Page 104
Story: The Shadow Key
At this the housekeeper stops in her tracks. Behind her, Linette shoots Henry a look of alarm.
‘What do you mean?’
He nods at the door. ‘Open it and I shall tell you.’
The scent of gorse is pungent: vanilla and coconut, cloying sickly with the scent of beeswax. Protection, Rowena said. But, Henry thinks grimly, what exactly does it protect against? Demonic spirits? Or evil intentions?
He crosses the room, past the housekeeper’s truckle bed, through into Gwen Tresilian’s bedchamber where he lays her gently down on the coverlet. Immediately the old woman moves to join her mistress, but Henry raises the flat of his hand to stop her.
‘Stay where you are, Mrs Evans. I’m afraid you have some explaining to do.’
The housekeeper watches him, eyes wide as moons. ‘No,’ she whispers. ‘I cannot.’
‘Enaid?’ Linette asks, leaving her vigil in the doorway and stepping further into the room. ‘What does Henry mean?’ She looks between him and Mrs Evans. ‘What is going on?’
The woman does not answer. Linette, Mr Dee and Rowena watch. Henry clears his throat.
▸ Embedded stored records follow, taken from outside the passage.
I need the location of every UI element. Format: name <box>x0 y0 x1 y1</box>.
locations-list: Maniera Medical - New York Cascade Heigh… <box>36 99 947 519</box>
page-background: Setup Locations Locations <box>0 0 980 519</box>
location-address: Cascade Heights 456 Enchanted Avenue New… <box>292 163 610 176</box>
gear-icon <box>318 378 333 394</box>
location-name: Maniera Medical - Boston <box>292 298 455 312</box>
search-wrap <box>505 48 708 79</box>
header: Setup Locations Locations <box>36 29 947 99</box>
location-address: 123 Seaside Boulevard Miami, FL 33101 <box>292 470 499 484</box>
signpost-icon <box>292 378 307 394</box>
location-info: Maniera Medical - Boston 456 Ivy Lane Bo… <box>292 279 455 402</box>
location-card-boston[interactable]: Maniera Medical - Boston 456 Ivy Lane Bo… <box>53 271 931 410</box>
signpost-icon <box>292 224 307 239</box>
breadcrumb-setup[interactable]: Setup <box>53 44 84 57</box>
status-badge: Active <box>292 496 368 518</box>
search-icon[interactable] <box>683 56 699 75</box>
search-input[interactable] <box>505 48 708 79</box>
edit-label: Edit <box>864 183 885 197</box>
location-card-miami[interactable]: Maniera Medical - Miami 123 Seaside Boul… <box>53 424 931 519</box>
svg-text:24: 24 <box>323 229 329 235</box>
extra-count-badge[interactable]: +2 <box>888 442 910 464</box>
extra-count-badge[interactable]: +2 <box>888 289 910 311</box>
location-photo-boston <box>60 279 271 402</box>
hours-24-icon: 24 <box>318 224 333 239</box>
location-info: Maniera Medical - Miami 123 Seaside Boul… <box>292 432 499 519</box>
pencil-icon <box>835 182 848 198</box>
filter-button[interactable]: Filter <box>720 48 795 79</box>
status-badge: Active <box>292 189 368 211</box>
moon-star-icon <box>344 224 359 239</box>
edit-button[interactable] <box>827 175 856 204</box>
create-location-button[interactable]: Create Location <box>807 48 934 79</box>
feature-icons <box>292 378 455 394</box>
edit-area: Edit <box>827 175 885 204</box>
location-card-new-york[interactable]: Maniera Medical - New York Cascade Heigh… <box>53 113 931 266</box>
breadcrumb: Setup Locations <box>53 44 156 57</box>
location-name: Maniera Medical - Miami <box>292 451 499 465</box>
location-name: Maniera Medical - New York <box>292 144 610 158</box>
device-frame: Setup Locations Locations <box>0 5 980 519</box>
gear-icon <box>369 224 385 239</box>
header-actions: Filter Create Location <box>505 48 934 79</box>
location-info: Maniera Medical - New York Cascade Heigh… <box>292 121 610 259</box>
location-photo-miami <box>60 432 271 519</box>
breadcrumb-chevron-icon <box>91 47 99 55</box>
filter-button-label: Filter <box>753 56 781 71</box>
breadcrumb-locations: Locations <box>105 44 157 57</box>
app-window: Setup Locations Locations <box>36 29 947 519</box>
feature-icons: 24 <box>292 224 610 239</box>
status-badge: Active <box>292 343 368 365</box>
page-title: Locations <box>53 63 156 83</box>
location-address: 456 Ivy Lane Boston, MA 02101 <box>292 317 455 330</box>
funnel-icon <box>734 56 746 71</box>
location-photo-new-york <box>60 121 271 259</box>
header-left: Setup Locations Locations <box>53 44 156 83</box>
‘Aside from her general lack of speech, and the fits – as she demonstrated to spectacular effect just now – in the main, Lady Gwen appears to be in tolerable health. Even so, there can be no denying that all is not well with your mistress. You keep her locked away in these two rooms. She never comes downstairs to eat, except that once when Linette had her dine with us. The only time I’ve been privy to one of her daily walks about the house is when, a few days ago, I found her alone in the garden.’
Something shifts in the housekeeper’s face.
‘I think we can all agree that Gwen Tresilian is barely present in her own mind. So it’s interesting, is it not, that she and I had a perfectly sane conversation before Mr Powell interrupted us.’
‘You never told me.’ Linette, this, staring at him across the dim room, confusion writ on her face.
‘I’m telling you now.’ Henry looks again to the housekeeper. ‘What do you have to say about that, Mrs Evans?’
The old woman hesitates. ‘It is true there are times she is more aware, shall we say, than others. Linette herself has told you that.’
‘Indeed. But when are those times? Perhaps,’ Henry says, eyes narrowing, ‘when the tincture you give her wears off?’
Linette looks then from Henry to Enaid.
‘What tincture?’
‘The tincture found in the vials she keeps in a box underneath the bed.’
A beat. Linette stares. Henry clears his throat.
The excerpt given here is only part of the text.